ALEX: I think there’s-there’s a case to be made, by the way— sorry to interrupt. I think there’s a case to be made about Title IX, Title IX violation, because Christian is a speaker at the commencement address that she is attending as a graduate. And so yeah, clearly something is being blocked there. Some-some, potential Title IX thing there because he is not public about their relationship. Do they even have a relationship? He says he doesn’t want to do relationships and yet takes a picture with her awkwardly, which was so, so strange. And then yeah, and also, on a side note, you don’t go to a commencement—you don’t-are not the commencement speaker talking about your own initiatives… like, that was also very strange. We need to have him give us-need to have him give a speech. What do we do so he can give a commencement speech and talk about his initiatives? But like what? No! Anyways but to your to your point, I think there’s a nuance there is really important because the “no” has to, in my understanding, the no has to be very clear, and if there is no “no” then there is no “yes.”

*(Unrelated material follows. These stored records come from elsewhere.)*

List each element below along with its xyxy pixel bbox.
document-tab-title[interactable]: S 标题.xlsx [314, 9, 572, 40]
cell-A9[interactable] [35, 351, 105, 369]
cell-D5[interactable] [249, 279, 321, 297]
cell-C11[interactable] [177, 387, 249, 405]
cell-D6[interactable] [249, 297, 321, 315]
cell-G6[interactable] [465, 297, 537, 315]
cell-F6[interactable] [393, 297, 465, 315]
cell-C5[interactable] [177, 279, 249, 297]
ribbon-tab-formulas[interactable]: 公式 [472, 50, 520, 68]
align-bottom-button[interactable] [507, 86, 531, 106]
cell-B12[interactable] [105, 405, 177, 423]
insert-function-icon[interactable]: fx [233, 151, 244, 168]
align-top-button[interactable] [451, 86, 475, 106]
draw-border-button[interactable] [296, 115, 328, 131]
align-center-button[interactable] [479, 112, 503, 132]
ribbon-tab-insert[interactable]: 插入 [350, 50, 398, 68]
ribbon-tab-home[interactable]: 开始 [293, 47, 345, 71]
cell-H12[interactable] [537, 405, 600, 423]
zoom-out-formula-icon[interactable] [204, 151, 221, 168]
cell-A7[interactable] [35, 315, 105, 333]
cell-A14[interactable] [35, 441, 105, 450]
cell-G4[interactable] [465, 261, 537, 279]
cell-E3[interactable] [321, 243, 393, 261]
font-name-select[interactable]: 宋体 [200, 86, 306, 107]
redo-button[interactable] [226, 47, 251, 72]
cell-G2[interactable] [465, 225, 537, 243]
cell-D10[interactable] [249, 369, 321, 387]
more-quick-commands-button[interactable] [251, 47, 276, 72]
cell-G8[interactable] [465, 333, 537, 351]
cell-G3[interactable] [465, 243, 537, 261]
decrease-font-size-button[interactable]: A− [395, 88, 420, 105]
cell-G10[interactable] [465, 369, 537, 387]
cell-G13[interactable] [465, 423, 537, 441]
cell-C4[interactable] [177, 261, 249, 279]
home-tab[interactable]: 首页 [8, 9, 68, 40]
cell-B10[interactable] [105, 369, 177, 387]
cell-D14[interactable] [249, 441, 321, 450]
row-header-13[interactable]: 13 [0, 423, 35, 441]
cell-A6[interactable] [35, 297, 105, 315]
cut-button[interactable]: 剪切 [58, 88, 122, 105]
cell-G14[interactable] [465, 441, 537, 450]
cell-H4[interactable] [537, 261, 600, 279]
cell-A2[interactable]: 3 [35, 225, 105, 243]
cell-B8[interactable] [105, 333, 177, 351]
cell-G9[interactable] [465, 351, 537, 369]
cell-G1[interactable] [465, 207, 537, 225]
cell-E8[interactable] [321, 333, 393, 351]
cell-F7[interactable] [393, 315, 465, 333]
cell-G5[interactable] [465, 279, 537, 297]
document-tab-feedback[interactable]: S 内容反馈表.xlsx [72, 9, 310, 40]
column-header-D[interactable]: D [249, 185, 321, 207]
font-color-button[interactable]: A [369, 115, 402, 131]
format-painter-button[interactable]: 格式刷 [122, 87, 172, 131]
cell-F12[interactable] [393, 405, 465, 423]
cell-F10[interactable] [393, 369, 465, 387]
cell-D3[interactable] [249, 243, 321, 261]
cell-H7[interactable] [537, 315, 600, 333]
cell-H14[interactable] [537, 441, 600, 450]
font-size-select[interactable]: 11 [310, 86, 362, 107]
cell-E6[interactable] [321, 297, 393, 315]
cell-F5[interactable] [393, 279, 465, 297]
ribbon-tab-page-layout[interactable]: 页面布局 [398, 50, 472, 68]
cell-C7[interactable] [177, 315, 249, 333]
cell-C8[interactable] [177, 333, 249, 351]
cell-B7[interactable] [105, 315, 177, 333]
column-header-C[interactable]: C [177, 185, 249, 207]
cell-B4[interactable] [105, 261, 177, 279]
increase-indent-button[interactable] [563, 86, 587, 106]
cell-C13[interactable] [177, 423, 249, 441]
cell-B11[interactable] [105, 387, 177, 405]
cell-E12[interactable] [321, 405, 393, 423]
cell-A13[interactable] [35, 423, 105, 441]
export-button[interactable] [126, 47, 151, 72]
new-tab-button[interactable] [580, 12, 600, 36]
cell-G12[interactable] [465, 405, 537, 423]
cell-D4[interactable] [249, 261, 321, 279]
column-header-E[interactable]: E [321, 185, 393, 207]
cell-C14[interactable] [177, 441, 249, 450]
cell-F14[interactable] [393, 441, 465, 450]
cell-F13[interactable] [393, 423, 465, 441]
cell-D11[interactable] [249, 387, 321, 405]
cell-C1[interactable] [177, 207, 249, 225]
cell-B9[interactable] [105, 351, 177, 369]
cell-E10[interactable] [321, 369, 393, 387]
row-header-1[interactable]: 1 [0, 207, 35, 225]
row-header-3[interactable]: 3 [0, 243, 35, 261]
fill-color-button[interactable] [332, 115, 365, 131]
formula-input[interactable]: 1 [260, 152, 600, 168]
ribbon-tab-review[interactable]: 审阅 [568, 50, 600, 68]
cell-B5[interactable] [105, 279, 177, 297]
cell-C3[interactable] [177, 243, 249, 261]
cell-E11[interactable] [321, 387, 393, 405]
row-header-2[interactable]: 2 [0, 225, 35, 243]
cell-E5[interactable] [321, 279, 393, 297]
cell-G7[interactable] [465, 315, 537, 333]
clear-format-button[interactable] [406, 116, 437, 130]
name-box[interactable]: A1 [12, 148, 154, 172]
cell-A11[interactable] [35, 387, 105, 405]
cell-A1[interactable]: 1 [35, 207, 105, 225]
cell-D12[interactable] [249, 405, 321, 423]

KIERSTEN: That’s correct, and so again I think like, when we say that yes means yes. It’s kind of like an asterisk. You know, you have to OK, but-but what? How can I say yes? And if I’ve said yes to one thing, I think this is where the law is quite clear, and I think that some people, you know, miss this line. We talked a little bit earlier about boundaries. Yeah, just because I consent to one act does not mean that I consent to something else, right? I think that the movie displays this in a really powerful way. In other words, you know that she’s, she says yes to something. Or maybe she doesn’t actually come out and say yes, but she somehow provides that nonverbal consent, but then she is, you know, maybe pushing him away because she doesn’t want something else or, you know, she’s backing away from him physically. I think another myth that we should explore and discuss here is this idea that it has to be forced in most sexual assault cases. We don’t actually have, you know, this physical force and if there is any sort of holding someone down. It’s as minimal as it’s needed to be in order for them to do whatever act they’re doing right, and so I think, yeah, “yes” means yes, we all understand what “yes” means, but again, you can say “yes” in different ways, and you can say “yes” to one thing but not to another. But then on the “no means no,” just because I don’t come out and say the word “no,” doesn’t mean that I am consenting and saying” yes, I want to do this other thing with you.” And so that’s where I think we need both of those pieces.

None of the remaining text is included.